Example to query a threat-actor by UUID

curl --silent -d '{"uuid":"0286e80e-b0ed-464f-ad62-beec8536d0cb"}' -H "Content-Type: application/json" -X POST https://www.misp-project.org/tai/query  | jq .
{
  "description": "We have investigated their intrusions since 2013 and have been battling them nonstop over the last year at several large telecommunications and technology companies. The determination of this China-based adversary is truly impressive: they are like a dog with a bone.\nHURRICANE PANDAs preferred initial vector of compromise and persistence is a China Chopper webshell  a tiny and easily obfuscated 70 byte text file that consists of an eval() command, which is then used to provide full command execution and file upload/download capabilities to the attackers. This script is typically uploaded to a web server via a SQL injection or WebDAV vulnerability, which is often trivial to uncover in a company with a large external web presence.\nOnce inside, the adversary immediately moves on to execution of a credential theft tool such as Mimikatz (repacked to avoid AV detection). If they are lucky to have caught an administrator who might be logged into that web server at the time, they will have gained domain administrator credentials and can now roam your network at will via net use and wmic commands executed through the webshell terminal.",
  "meta": {
    "attribution-confidence": "50",
    "country": "CN",
    "refs": [
      "http://www.crowdstrike.com/blog/cyber-deterrence-in-action-a-story-of-one-long-hurricane-panda-campaign/",
      "https://blog.confiant.com/uncovering-2017s-largest-malvertising-operation-b84cd38d6b85",
      "https://blog.confiant.com/zirconium-was-one-step-ahead-of-chromes-redirect-blocker-with-0-day-2d61802efd0d"
    ],
    "synonyms": [
      "Black Vine",
      "TEMP.Avengers",
      "Zirconium",
      "APT 31",
      "APT31"
    ]
  },
  "related": [
    {
      "dest-uuid": "a653431d-6a5e-4600-8ad3-609b5af57064",
      "tags": [
        "estimative-language:likelihood-probability=\"likely\""
      ],
      "type": "similar"
    },
    {
      "dest-uuid": "066d25c1-71bd-4bd4-8ca7-edbba00063f4",
      "tags": [
        "estimative-language:likelihood-probability=\"likely\""
      ],
      "type": "similar"
    },
    {
      "dest-uuid": "103ebfd8-4280-4027-b61a-69bd9967ad6c",
      "tags": [
        "estimative-language:likelihood-probability=\"likely\""
      ],
      "type": "similar"
    }
  ],
  "uuid": "0286e80e-b0ed-464f-ad62-beec8536d0cb",
  "value": "Hurricane Panda"
}

License and author(s)

This software is free software and licensed under the AGPL version 3.

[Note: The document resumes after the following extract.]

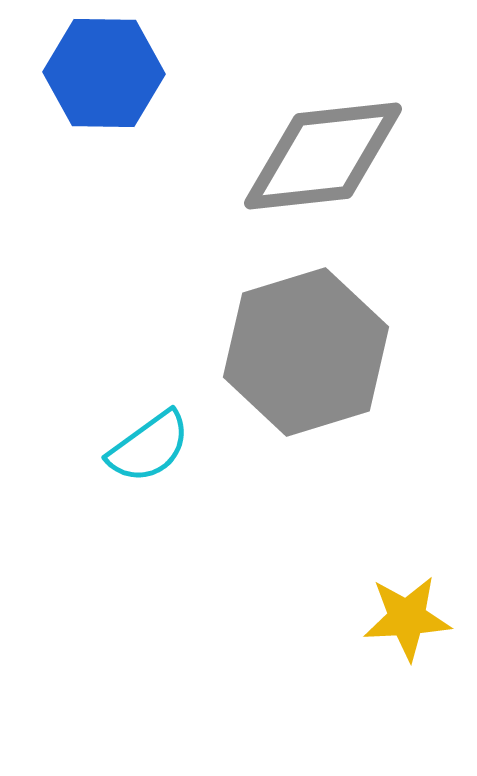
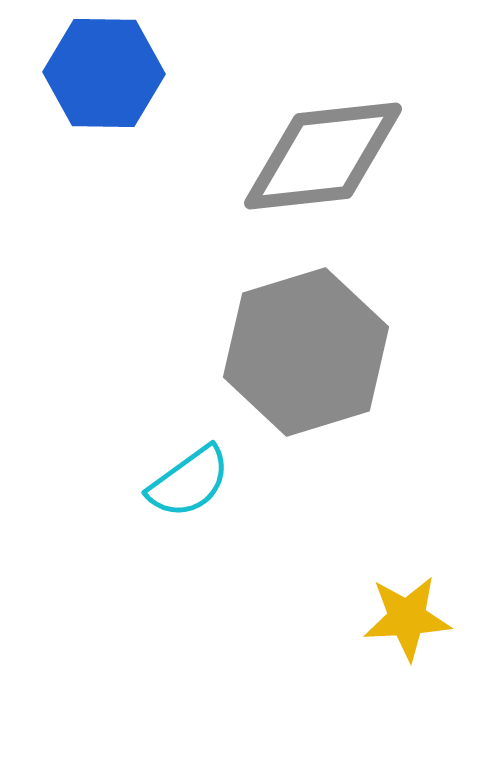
cyan semicircle: moved 40 px right, 35 px down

Copyright (c) 2020 Alexandre Dulaunoy - https://github.com/adulau/

Contributing

We welcome contributions. Every contributors will be added in the AUTHORS file and collectively own this open source software. The contributors acknowledge the Developer Certificate of Origin.

If you want to contribute threat-actor information, we welcome you to make a pull-request on the misp-galaxy repository.